**WHAT TO WORK ON:** Scan the data beneath this task and copy each line that includes "close".

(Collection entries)
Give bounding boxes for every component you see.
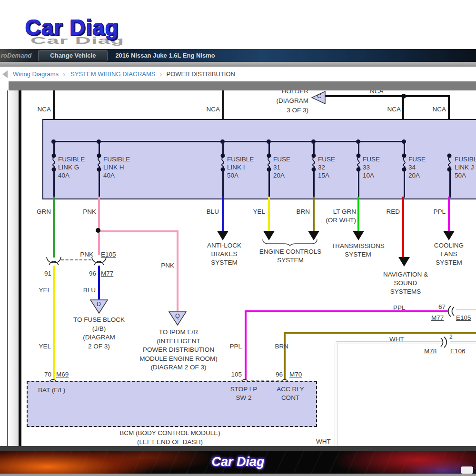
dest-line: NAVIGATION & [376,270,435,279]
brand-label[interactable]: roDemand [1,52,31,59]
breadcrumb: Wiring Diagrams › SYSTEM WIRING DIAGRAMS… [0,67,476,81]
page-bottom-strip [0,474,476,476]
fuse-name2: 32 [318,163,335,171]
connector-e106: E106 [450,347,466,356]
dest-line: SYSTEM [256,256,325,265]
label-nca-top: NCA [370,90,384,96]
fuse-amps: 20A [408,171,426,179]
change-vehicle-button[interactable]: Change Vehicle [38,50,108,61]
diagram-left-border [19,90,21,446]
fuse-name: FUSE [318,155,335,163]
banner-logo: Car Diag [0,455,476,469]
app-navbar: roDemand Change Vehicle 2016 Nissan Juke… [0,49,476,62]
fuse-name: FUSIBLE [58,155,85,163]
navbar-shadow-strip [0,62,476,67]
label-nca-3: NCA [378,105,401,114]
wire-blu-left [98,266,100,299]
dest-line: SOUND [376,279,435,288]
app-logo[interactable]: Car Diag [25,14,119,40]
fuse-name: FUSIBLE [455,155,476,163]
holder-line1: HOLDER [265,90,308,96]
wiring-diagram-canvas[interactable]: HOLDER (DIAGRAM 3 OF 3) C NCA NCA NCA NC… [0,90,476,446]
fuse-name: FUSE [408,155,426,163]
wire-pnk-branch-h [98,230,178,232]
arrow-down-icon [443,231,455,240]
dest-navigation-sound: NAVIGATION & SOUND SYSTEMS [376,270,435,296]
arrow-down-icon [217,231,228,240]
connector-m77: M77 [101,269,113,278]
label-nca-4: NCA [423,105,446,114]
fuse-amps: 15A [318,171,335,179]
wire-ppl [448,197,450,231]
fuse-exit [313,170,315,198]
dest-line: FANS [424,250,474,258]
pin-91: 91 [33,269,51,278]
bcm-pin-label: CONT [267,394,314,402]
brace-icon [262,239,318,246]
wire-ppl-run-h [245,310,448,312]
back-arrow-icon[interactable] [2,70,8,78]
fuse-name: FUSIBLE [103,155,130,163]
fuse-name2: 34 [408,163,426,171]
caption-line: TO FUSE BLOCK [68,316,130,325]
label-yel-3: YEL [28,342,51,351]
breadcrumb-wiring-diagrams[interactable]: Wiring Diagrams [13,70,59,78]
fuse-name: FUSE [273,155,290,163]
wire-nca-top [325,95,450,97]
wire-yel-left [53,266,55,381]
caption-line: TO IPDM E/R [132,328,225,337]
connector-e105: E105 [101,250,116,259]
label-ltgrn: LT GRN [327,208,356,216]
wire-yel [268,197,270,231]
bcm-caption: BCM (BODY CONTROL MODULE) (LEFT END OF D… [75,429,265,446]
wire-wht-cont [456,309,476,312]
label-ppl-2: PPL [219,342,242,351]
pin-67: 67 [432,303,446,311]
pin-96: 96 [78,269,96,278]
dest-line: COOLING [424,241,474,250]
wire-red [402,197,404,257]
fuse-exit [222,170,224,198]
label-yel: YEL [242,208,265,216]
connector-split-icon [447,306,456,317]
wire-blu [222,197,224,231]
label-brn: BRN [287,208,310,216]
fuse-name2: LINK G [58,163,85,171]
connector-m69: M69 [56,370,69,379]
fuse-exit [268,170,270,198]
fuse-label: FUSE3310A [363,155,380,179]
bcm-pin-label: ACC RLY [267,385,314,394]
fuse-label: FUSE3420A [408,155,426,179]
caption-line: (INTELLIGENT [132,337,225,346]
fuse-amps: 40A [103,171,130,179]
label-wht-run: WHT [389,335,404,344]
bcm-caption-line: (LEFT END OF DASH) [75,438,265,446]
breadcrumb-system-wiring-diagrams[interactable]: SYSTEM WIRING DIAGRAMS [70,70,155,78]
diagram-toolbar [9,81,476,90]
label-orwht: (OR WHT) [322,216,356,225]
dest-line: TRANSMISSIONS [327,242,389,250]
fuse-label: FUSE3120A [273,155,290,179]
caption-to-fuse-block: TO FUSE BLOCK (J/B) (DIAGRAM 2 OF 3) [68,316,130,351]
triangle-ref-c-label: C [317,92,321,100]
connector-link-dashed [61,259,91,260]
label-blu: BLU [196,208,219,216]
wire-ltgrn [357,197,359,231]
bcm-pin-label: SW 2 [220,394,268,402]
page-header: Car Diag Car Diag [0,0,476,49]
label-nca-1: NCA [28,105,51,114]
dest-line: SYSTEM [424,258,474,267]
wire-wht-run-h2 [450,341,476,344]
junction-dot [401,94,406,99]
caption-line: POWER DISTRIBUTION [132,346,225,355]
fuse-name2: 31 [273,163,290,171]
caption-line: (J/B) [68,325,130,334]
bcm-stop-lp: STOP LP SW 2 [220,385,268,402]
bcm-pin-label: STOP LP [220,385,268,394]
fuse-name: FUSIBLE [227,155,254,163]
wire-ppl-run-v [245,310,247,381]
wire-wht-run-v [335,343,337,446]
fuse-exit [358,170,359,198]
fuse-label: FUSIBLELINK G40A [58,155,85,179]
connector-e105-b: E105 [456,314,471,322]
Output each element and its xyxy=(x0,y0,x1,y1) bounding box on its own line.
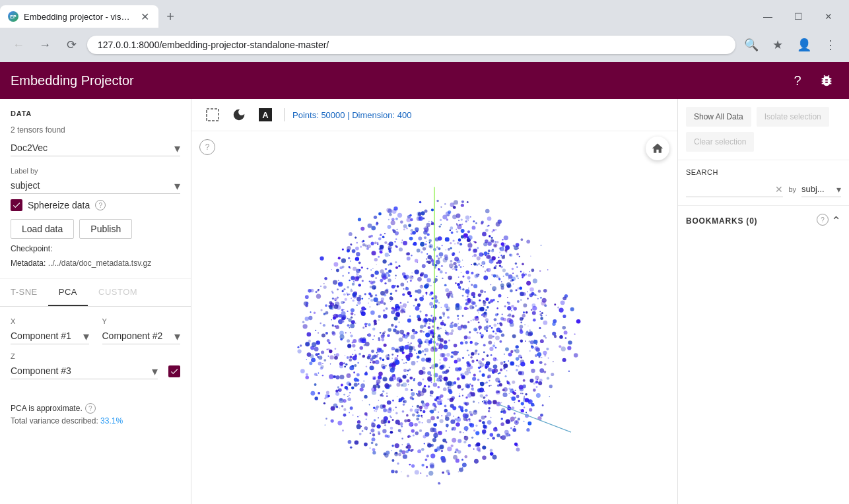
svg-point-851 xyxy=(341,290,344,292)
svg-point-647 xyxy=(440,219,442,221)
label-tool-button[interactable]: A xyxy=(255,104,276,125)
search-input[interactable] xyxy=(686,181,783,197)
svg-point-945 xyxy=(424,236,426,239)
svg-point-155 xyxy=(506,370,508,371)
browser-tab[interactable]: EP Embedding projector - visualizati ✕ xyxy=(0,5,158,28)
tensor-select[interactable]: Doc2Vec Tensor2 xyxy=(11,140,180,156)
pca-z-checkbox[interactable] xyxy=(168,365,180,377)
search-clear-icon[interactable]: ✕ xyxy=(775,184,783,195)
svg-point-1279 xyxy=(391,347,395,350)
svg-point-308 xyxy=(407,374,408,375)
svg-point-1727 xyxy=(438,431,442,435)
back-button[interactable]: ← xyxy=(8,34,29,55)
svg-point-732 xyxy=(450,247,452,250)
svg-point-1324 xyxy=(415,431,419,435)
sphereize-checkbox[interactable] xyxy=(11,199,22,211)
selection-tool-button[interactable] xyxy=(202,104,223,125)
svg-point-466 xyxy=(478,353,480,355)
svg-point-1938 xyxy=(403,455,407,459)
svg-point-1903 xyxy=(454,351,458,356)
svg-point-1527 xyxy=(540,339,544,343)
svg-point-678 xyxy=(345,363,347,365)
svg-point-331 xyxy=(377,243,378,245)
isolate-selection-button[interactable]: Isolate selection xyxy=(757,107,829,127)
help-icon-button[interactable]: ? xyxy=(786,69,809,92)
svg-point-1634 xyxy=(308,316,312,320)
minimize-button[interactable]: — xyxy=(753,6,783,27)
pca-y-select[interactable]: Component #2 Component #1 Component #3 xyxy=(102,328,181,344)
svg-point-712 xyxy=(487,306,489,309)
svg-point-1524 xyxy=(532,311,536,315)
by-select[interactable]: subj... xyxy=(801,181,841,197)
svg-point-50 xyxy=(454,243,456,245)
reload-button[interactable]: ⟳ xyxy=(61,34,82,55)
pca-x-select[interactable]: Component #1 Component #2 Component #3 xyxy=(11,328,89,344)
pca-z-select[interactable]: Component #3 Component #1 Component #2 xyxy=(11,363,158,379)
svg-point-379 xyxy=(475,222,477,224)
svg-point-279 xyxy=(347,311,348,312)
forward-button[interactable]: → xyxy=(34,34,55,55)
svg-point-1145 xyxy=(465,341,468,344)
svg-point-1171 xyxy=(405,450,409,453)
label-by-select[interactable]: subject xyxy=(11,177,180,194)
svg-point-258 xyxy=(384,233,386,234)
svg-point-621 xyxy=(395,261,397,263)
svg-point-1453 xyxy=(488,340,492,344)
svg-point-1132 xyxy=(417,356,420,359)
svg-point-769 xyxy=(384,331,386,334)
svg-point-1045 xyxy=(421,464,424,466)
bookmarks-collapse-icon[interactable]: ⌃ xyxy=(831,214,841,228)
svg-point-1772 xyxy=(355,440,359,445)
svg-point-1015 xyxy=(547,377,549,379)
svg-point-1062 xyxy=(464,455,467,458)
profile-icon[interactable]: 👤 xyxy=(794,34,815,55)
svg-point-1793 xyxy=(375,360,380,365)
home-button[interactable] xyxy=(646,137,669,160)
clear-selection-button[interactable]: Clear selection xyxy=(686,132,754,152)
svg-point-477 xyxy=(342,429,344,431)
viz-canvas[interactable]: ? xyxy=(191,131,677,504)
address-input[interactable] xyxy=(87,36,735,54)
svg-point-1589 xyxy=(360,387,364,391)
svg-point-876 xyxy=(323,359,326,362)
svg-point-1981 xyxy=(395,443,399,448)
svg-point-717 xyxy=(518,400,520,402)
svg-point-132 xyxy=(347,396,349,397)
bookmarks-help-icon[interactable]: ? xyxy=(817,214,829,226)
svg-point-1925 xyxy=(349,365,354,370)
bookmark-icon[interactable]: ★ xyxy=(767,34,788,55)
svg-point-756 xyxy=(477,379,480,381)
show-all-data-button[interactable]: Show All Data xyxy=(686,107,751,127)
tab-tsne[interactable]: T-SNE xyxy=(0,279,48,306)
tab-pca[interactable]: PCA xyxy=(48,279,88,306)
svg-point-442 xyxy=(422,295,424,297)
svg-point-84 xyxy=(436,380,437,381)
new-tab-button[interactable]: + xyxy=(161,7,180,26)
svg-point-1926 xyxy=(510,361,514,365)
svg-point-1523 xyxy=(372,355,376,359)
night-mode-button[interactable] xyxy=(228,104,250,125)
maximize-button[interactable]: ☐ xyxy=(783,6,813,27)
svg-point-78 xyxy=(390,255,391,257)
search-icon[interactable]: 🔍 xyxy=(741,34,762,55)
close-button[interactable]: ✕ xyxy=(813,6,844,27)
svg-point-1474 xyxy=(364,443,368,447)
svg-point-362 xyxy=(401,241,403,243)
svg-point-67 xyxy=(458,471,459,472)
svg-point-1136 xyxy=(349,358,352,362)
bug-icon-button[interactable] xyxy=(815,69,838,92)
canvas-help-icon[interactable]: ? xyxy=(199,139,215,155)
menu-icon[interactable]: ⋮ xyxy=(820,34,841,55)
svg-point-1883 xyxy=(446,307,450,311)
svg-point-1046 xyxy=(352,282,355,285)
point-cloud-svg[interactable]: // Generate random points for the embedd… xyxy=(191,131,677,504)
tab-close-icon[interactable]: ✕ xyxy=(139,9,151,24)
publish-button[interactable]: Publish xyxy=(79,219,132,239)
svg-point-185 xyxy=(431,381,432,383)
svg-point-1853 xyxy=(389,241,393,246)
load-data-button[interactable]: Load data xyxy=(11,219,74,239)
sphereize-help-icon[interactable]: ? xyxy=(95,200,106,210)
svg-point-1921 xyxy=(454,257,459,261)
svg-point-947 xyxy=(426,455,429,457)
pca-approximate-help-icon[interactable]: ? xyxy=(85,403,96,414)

**SOLUTION BELOW:**
close-button[interactable]: ✕ xyxy=(813,6,844,27)
tab-close-icon[interactable]: ✕ xyxy=(139,9,151,24)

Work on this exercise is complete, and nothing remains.